• What the exercise asks
Your answer should consist of every line from the records that holds the string "Aktaş".

· · · ·

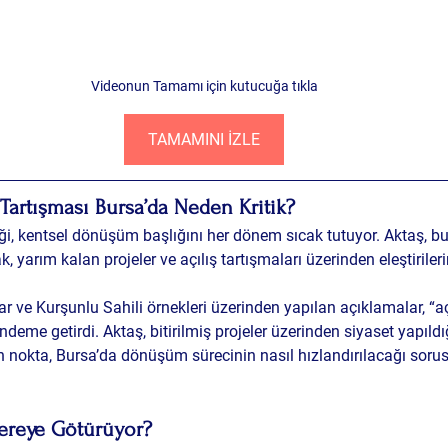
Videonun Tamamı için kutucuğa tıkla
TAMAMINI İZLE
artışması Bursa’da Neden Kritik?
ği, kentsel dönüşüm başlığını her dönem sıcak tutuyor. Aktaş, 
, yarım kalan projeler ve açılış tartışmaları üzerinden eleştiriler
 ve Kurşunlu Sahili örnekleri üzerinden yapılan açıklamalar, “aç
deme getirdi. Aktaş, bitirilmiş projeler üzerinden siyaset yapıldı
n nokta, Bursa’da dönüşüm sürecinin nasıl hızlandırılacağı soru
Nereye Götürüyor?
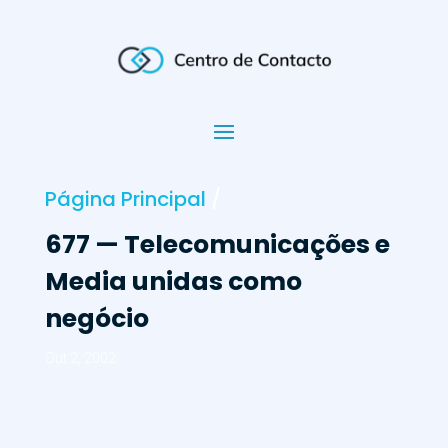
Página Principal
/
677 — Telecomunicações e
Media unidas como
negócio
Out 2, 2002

· · · ·

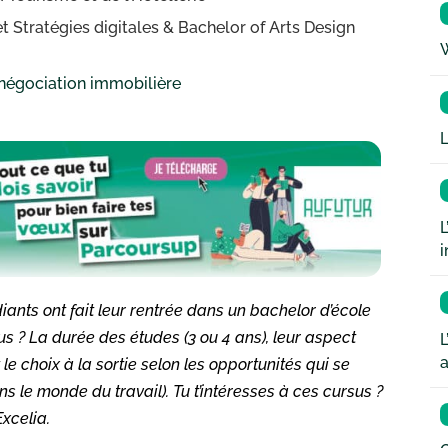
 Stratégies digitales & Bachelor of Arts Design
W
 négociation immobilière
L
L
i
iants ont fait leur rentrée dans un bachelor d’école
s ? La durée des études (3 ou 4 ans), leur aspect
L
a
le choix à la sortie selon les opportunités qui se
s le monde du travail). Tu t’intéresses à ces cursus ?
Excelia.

· · · ·

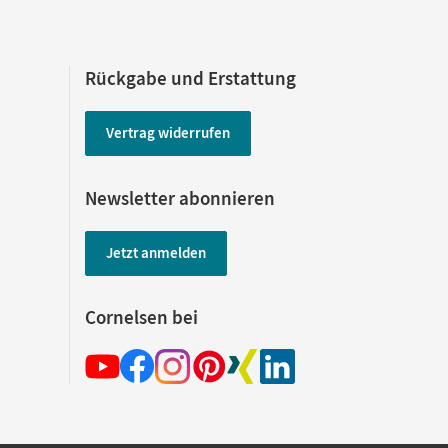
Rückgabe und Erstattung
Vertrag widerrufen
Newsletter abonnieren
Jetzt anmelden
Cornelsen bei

· · · ·

• Response to this exercise
ği, kentsel dönüşüm başlığını her dönem sıcak tutuyor. Aktaş, 
deme getirdi. Aktaş, bitirilmiş projeler üzerinden siyaset yapıldı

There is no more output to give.